IBM Integrated Platform Express, a combination of the Armonk, N.Y. firm’s hardware servers and application server and database software, is intended to lure Big Blue’s resellers and independent software vendors (ISVs) to use it to write Linux applications that they may sell to their own customers in the mid-sized market. They may also simply test new applications with it.

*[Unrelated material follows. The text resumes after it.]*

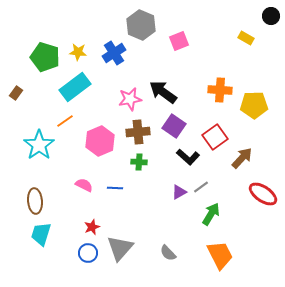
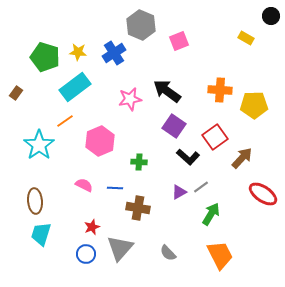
black arrow: moved 4 px right, 1 px up
brown cross: moved 76 px down; rotated 15 degrees clockwise
blue circle: moved 2 px left, 1 px down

The SMB market segment is one some research firms believe is particularly hungry for Linux: Gartner estimates some 45 percent of mid-sized businesses are using or experimenting with Linux. This makes sense because Linux is universally viewed as a cost-effective OS and SMBs are typically constrained by small budgets. Still, Microsoft’s Windows OS remains the entrenched brand despite frequent attempts by Linux evangelists to hold sway over developers and companies.

The package is designed to help IBM partners to write business applications for such fields as e-commerce and customer relationship management to an integrated hardware and software product that includes IBM’s Intel-based servers and IBM’s Express software.

Integrated Platform Express includes WebSphere Application Server – Express, DB2 – Express and the IBM eServer x225, x235 or x345 systems, as well as disk storage. WebSphere – Express is designed for building Web sites and supports Linux, Java and XML. DB2 – Express is new database software with low per user pricing for the mid-market that can be pre-packaged with Partner applications. IBM eServer x225, x235 and x345 systems and correlative storage is geared to meet the needs of cost-concerned SMBs.

Along with the new package, IBM will be spreading its Linux message to the fullest for the masses at DeveloperWorks Live! 2003 Thursday, citing data from research group Evans Data that “developers are starting to use Linux instead of Windows as their development environment of choice.” Reliability and low cost, Evans Data said, are the main factors.

Scott Handy, director, Linux Solution, IBM Software Group, said more than 44,000 ISV and corporate developers have created about 6500 Linux applications that run on IBM WebSphere, DB2, Lotus and Tivoli software. Handy and fellow IBM representatives plan to show how Linux is gaining momentum in the SMB market — and elsewhere.